C. Tutuklamaya İlişkin
Süreç
28. Adana Cumhuriyet Başsavcılığınca olay sonrasında başlatılan
soruşturma sonucunda 7/5/2014 ve 15/12/2014 tarihli iddianamelerle
başvurucuların devletin gizli kalması gereken bilgilerini siyasal veya askerî
casusluk amacıyla temin etme, devletin güvenliğine ilişkin gizli kalması
gereken bilgileri casusluk maksadıyla açıklama suçlarını işlediklerinden
bahisle cezalandırılmaları talebinde bulunulmuştur.
29. İddianamede isnat edilen eylemlerin birlikte
değerlendirilmesi sonucunda başvurucuların devletin gizli kalması gereken
bilgilerini siyasal veya askerî casusluk amacıyla temin etme, devletin
güvenliğine ilişkin gizli kalması gereken bilgileri casusluk maksadıyla
açıklama suçlarını işledikleri iddiasıyla bazı kamu görevlisi sanıklar ile
birlikte planlı ve sistematik bir şekilde yürütülen organizasyonun parçası
olarak ve örgütlü bir şekilde hareket ettikleri ifade edilmektedir. İddianameye
göre başvurucular; Türkiye Cumhuriyeti devleti ve Hükûmetini gerek yurt içinde
gerekse uluslararası platformda zor durumda bırakmak ve itibarsızlaştırmak, El
Kaide ve benzeri terör örgütlerine yardım ettiği görüntüsü vererek uluslararası
yargı organları nezdinde hukuki ve cezai sorumluluk altına sokmak amacıyla
devletin güvenliği veya dış siyasal yararları bakımından niteliği itibarıyla
gizli kalması gereken bilgiler olan ve MİT tarafından yasal olarak
gerçekleştirilen, özünde devlet sırrı niteliğindeki faaliyetleri ifşa
etmişlerdir.
30. Başvurucuların tutuksuz olarak yargılamaları devam ederken
Adana 7. Asliye Ceza Mahkemesinin 11/12/2015 tarihli kararıyla dosyalar
arasında hukuki, fiilî ve şahsi irtibat bulunduğu gerekçesiyle dosyanın
Yargıtay 16. Ceza Dairesinin (ilk derece mahkemesi) E.2015/1 sayılı dosyasıyla
birleştirilmesine karar verilmiştir.

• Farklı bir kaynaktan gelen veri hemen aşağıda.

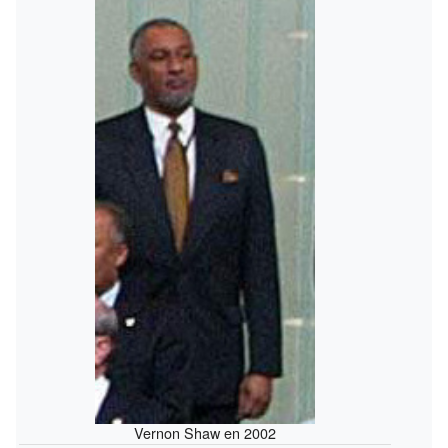
Vernon Shaw en 2002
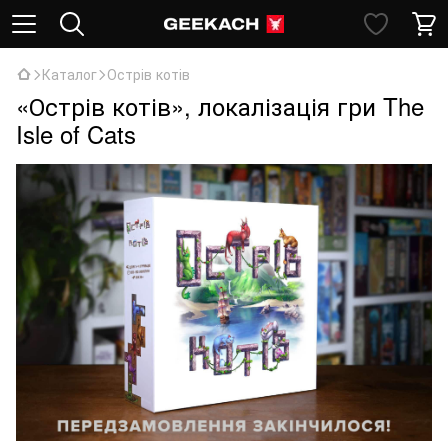
Каталог
Острів котів
«Острів котів», локалізація гри The
Isle of Cats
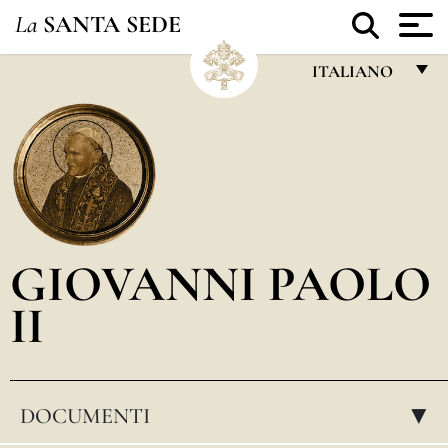
La
SANTA SEDE
ITALIANO
FRANÇAIS
ENGLISH
ITALIANO
PORTUGUÊS
GIOVANNI PAOLO
ESPAÑOL
II
DEUTSCH
POLSKI
العربيّة
DOCUMENTI
▸
中文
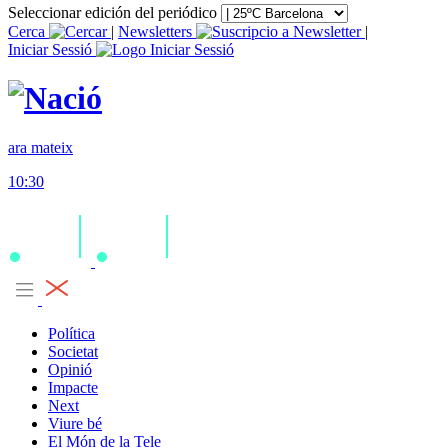
Seleccionar edición del periódico
Cerca
|
Newsletters
|
Iniciar Sessió
ara mateix
10:30
Política
Societat
Opinió
Impacte
Next
Viure bé
El Món de la Tele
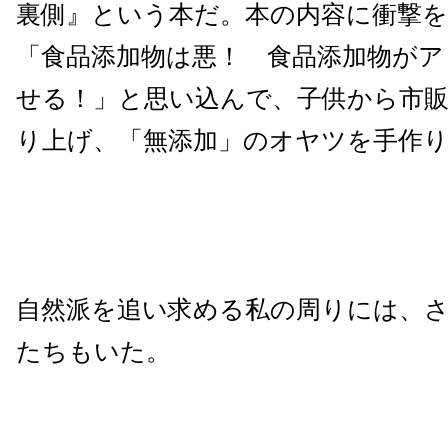
裏側』という本だ。本の内容に衝撃
「食品添加物は悪！ 食品添加物がア
せる！」と思い込んで、子供から市
り上げ、「無添加」のオヤツを手作
自然派を追い求める私の周りには、
たちもいた。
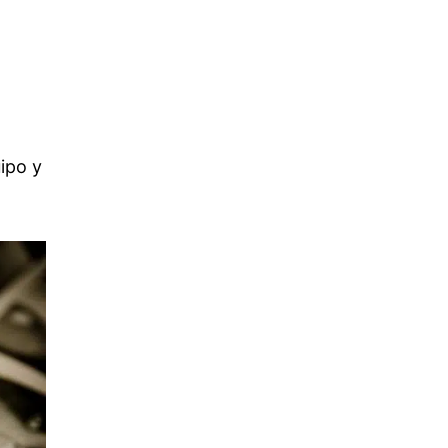
ipo y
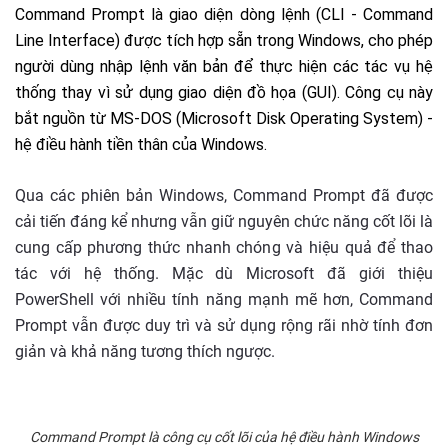
Command Prompt là giao diện dòng lệnh (CLI - Command
Line Interface) được tích hợp sẵn trong Windows, cho phép
người dùng nhập lệnh văn bản để thực hiện các tác vụ hệ
thống thay vì sử dụng giao diện đồ họa (GUI). Công cụ này
bắt nguồn từ MS-DOS (Microsoft Disk Operating System) -
hệ điều hành tiền thân của Windows.
Qua các phiên bản Windows, Command Prompt đã được
cải tiến đáng kể nhưng vẫn giữ nguyên chức năng cốt lõi là
cung cấp phương thức nhanh chóng và hiệu quả để thao
tác với hệ thống. Mặc dù Microsoft đã giới thiệu
PowerShell với nhiều tính năng mạnh mẽ hơn, Command
Prompt vẫn được duy trì và sử dụng rộng rãi nhờ tính đơn
giản và khả năng tương thích ngược.
Command Prompt là công cụ cốt lõi của hệ điều hành Windows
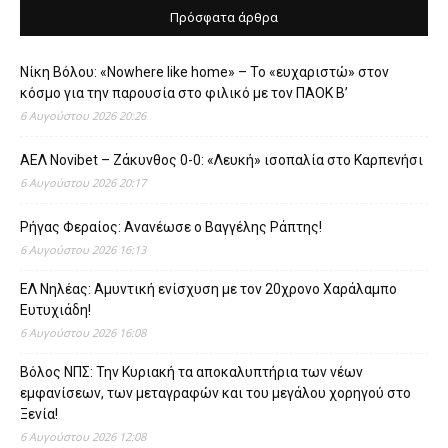
Πρόσφατα άρθρα
Νίκη Βόλου: «Nowhere like home» – Το «ευχαριστώ» στον
κόσμο για την παρουσία στο φιλικό με τον ΠΑΟΚ Β’
6 Αυγούστου 2026 20:26
ΑΕΛ Novibet – Ζάκυνθος 0-0: «Λευκή» ισοπαλία στο Καρπενήσι
6 Αυγούστου 2026 20:17
Ρήγας Φεραίος: Ανανέωσε ο Βαγγέλης Ράπτης!
6 Αυγούστου 2026 16:13
ΕΛ Νηλέας: Αμυντική ενίσχυση με τον 20χρονο Χαράλαμπο
Ευτυχιάδη!
6 Αυγούστου 2026 16:08
Βόλος ΝΠΣ: Την Κυριακή τα αποκαλυπτήρια των νέων
εμφανίσεων, των μεταγραφών και του μεγάλου χορηγού στο
Ξενία!
6 Αυγούστου 2026 12:08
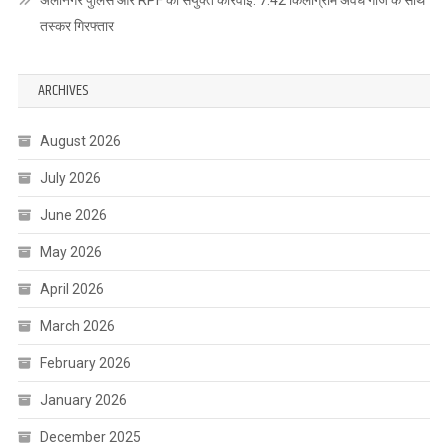
अलीनगर पुलिस और RPF की संयुक्त कार्रवाई: 7.42 किलोग्राम अवैध गांजे के साथ
तस्कर गिरफ्तार
ARCHIVES
August 2026
July 2026
June 2026
May 2026
April 2026
March 2026
February 2026
January 2026
December 2025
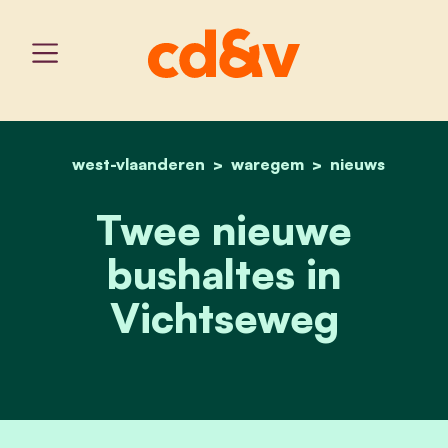
west-vlaanderen
home
waregem
twee nieuwe bushaltes i
nieuws
Twee nieuwe
bushaltes in
Vichtseweg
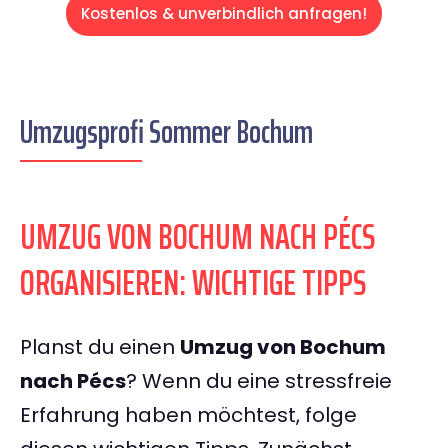
Kostenlos & unverbindlich anfragen!
Umzugsprofi Sommer Bochum
UMZUG VON BOCHUM NACH PÉCS
ORGANISIEREN: WICHTIGE TIPPS
Planst du einen
Umzug von Bochum
nach Pécs
? Wenn du eine stressfreie
Erfahrung haben möchtest, folge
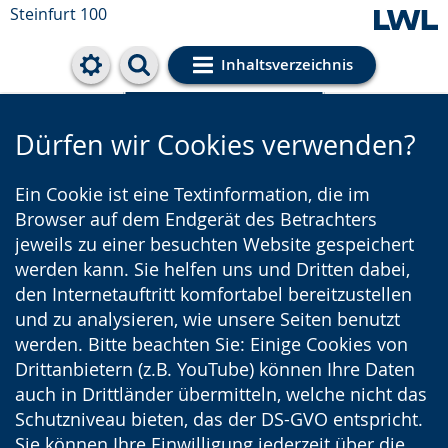
Steinfurt 100
Inhaltsverzeichnis
Cookie-Einstellungen
Dürfen wir Cookies verwenden?
Ein Cookie ist eine Textinformation, die im
Browser auf dem Endgerät des Betrachters
jeweils zu einer besuchten Website gespeichert
werden kann. Sie helfen uns und Dritten dabei,
den Internetauftritt komfortabel bereitzustellen
und zu analysieren, wie unsere Seiten benutzt
werden. Bitte beachten Sie: Einige Cookies von
Drittanbietern (z.B. YouTube) können Ihre Daten
auch in Drittländer übermitteln, welche nicht das
Schutzniveau bieten, das der DS-GVO entspricht.
Sie können Ihre Einwilligung jederzeit über die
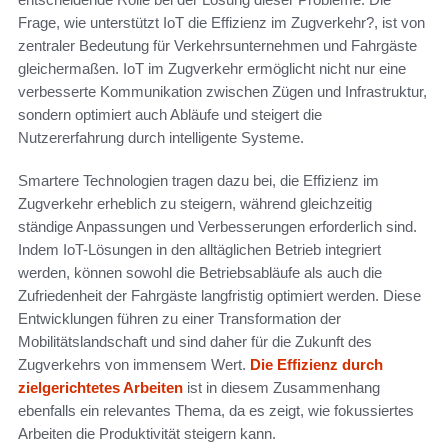
Frage, wie unterstützt IoT die Effizienz im Zugverkehr?, ist von
zentraler Bedeutung für Verkehrsunternehmen und Fahrgäste
gleichermaßen. IoT im Zugverkehr ermöglicht nicht nur eine
verbesserte Kommunikation zwischen Zügen und Infrastruktur,
sondern optimiert auch Abläufe und steigert die
Nutzererfahrung durch intelligente Systeme.
Smartere Technologien tragen dazu bei, die Effizienz im
Zugverkehr erheblich zu steigern, während gleichzeitig
ständige Anpassungen und Verbesserungen erforderlich sind.
Indem IoT-Lösungen in den alltäglichen Betrieb integriert
werden, können sowohl die Betriebsabläufe als auch die
Zufriedenheit der Fahrgäste langfristig optimiert werden. Diese
Entwicklungen führen zu einer Transformation der
Mobilitätslandschaft und sind daher für die Zukunft des
Zugverkehrs von immensem Wert.
Die Effizienz durch
zielgerichtetes Arbeiten
ist in diesem Zusammenhang
ebenfalls ein relevantes Thema, da es zeigt, wie fokussiertes
Arbeiten die Produktivität steigern kann.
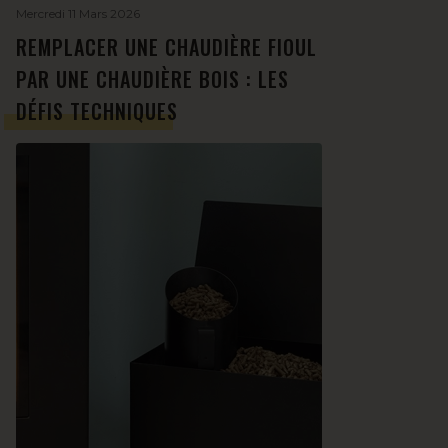
Mercredi 11 Mars 2026
REMPLACER UNE CHAUDIÈRE FIOUL
PAR UNE CHAUDIÈRE BOIS : LES
DÉFIS TECHNIQUES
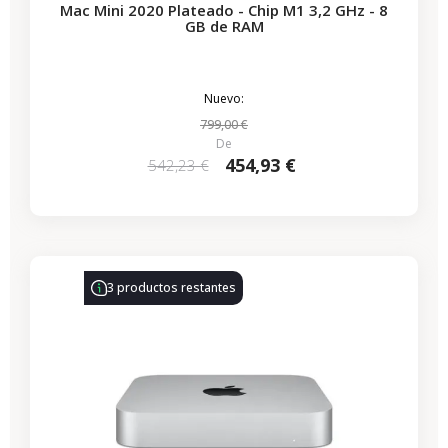
Mac Mini 2020 Plateado - Chip M1 3,2 GHz - 8
GB de RAM
Nuevo:
799,00 €
De
454,93 €
542,23 €
3 productos restantes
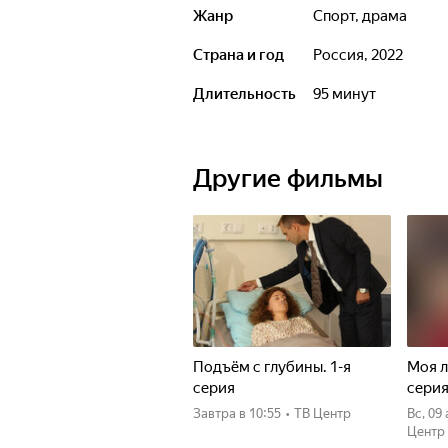
Жанр
спорт, драма
Страна и год
Россия, 2022
Длительность
95 минут
Другие фильмы
Подъём с глубины. 1-я
Моя л
серия
сери
Завтра
в 10:55
•
ТВ Центр
вс, 09
Центр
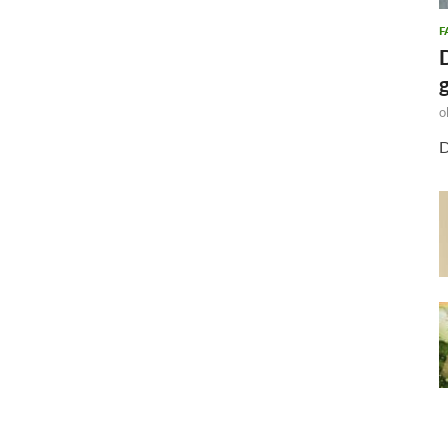
F
o
D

Bireysel başvurunun incelendiği tarih
itibarıyla bu dosya derdesttir.
31. Öte yandan Selam-Tevhid Kudüs Ordusu isimli iddia edilen terör
örgütünü konu alan bir soruşturmadaki usulsüzlük iddiaları kapsamında Türkiye Cumhuriyeti devletinin güvenliği veya ulusal
ve uluslararası yararları bakımından niteliği itibarıyla gizli kalması gereken
görüşmelerinin dinlendiği, kaydedildiği ve bir kısmının iletişim tespit
tutanağı hâline getirilerek terörle ilişkilendirildiği gerekçesiyle
başvurucuların da aralarında olduğu çok sayıda kolluk görevlisi hakkında
İstanbul Cumhuriyet Başsavcılığınca (Başsavcılık) ceza soruşturması
başlatılmıştır.
32. Başvurucular, anılan soruşturma kapsamında gözaltına
alınmışlardır. Başsavcılık 9/4/2015 tarihinde başvurucuları silahlı terör
örgütüne üye olma ve Türkiye Cumhuriyeti Hükûmetini cebir ve şiddet kullanarak
ortadan kaldırmaya veya görevlerini yapmasını kısmen veya tamamen engellemeye
teşebbüs etme suçlarından tutuklanmaları istemiyle İstanbul 2. Sulh Ceza
Hâkimliğine sevk etmiştir. Savcılığın talep yazısında başvuruculara isnat
edilen eylemlerle ilgili ayrı ayrı değerlendirmeler yapılmak suretiyle eylemler
özetle şöyle ifade edilmiştir:
"... Şüphelilerin eylem ve
fikir birliği içerisinde, koordineli ve sistematik bir biçimde sahte ihbar ve
delil uydurmak suretiyle, Suriye Ülkesi Halep şehri Türkmenlerine yardım
götüren Milli İstihbarat Teşkilatı’na ait tırları durdurdukları, Türkiye
Cumhuriyeti Devleti’ni terörle ilişkilendirmek kasıt ve iradesiyle belli bir
mizansen çerçevesinde aradıkları, devlet sırrı kapsamındaki yardım faaliyetini
deşifre ettikleri, eylemin bütününe bakıldığında ayrıntılarıyla açıklandığı
üzere her bir şüphelinin örgütsel hiyerarşik ilişki içerisinde kendine verilen göreviyerine getirdiği anlaşılmıştır."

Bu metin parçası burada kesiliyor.